(TASK TO COMPLETE): Every line of the material is to be quoted verbatim, minus the pictures.

[[ EXTRACTED DATA open ]]

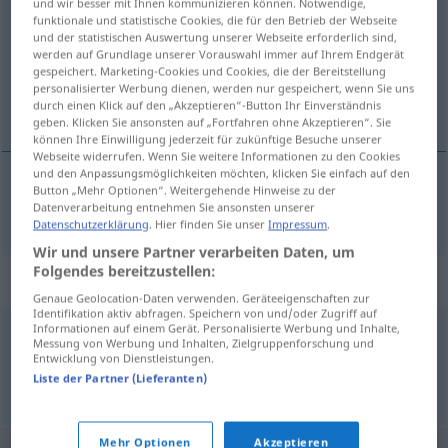
und wir besser mit Ihnen kommunizieren können. Notwendige,
funktionale und statistische Cookies, die für den Betrieb der Webseite
Übersicht aller Übersetzungen
und der statistischen Auswertung unserer Webseite erforderlich sind,
werden auf Grundlage unserer Vorauswahl immer auf Ihrem Endgerät
(Für mehr Details die Übersetzung anklicken/antippen)
gespeichert. Marketing-Cookies und Cookies, die der Bereitstellung
personalisierter Werbung dienen, werden nur gespeichert, wenn Sie uns
[iz-]ravnati, sravniti
durch einen Klick auf den „Akzeptieren“-Button Ihr Einverständnis
geben. Klicken Sie ansonsten auf „Fortfahren ohne Akzeptieren“. Sie
können Ihre Einwilligung jederzeit für zukünftige Besuche unserer
Webseite widerrufen. Wenn Sie weitere Informationen zu den Cookies
und den Anpassungsmöglichkeiten möchten, klicken Sie einfach auf den
Button „Mehr Optionen“. Weitergehende Hinweise zu der
[iz-]ravnati,
sravniti
(sravnjivati)
ebnen
Datenverarbeitung entnehmen Sie ansonsten unserer
Datenschutzerklärung
. Hier finden Sie unser
Impressum
.
Wir und unsere Partner verarbeiten Daten, um
Folgendes bereitzustellen:
Synonyme für "ebnen"
Genaue Geolocation-Daten verwenden. Geräteeigenschaften zur
Identifikation aktiv abfragen. Speichern von und/oder Zugriff auf
Informationen auf einem Gerät. Personalisierte Werbung und Inhalte,
Messung von Werbung und Inhalten, Zielgruppenforschung und
einebnen
,
abflachen
,
begradigen
Entwicklung von Dienstleistungen.
Liste der Partner (Lieferanten)
© OpenThesaurus.de
Mehr Optionen
Akzeptieren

[[ EXTRACTED DATA closed ]]

(ANSWER TO THE PROBLEM):
und wir besser mit Ihnen kommunizieren können. Notwendige,
funktionale und statistische Cookies, die für den Betrieb der Webseite
Übersicht aller Übersetzungen
und der statistischen Auswertung unserer Webseite erforderlich sind,
werden auf Grundlage unserer Vorauswahl immer auf Ihrem Endgerät
(Für mehr Details die Übersetzung anklicken/antippen)
gespeichert. Marketing-Cookies und Cookies, die der Bereitstellung
personalisierter Werbung dienen, werden nur gespeichert, wenn Sie uns
[iz-]ravnati, sravniti
durch einen Klick auf den „Akzeptieren“-Button Ihr Einverständnis
geben. Klicken Sie ansonsten auf „Fortfahren ohne Akzeptieren“. Sie
können Ihre Einwilligung jederzeit für zukünftige Besuche unserer
Webseite widerrufen. Wenn Sie weitere Informationen zu den Cookies
und den Anpassungsmöglichkeiten möchten, klicken Sie einfach auf den
Button „Mehr Optionen“. Weitergehende Hinweise zu der
[iz-]ravnati,
sravniti
(sravnjivati)
ebnen
Datenverarbeitung entnehmen Sie ansonsten unserer
Datenschutzerklärung
. Hier finden Sie unser
Impressum
.
Wir und unsere Partner verarbeiten Daten, um
Folgendes bereitzustellen:
Synonyme für "ebnen"
Genaue Geolocation-Daten verwenden. Geräteeigenschaften zur
Identifikation aktiv abfragen. Speichern von und/oder Zugriff auf
Informationen auf einem Gerät. Personalisierte Werbung und Inhalte,
Messung von Werbung und Inhalten, Zielgruppenforschung und
einebnen
,
abflachen
,
begradigen
Entwicklung von Dienstleistungen.
Liste der Partner (Lieferanten)
© OpenThesaurus.de
Mehr Optionen
Akzeptieren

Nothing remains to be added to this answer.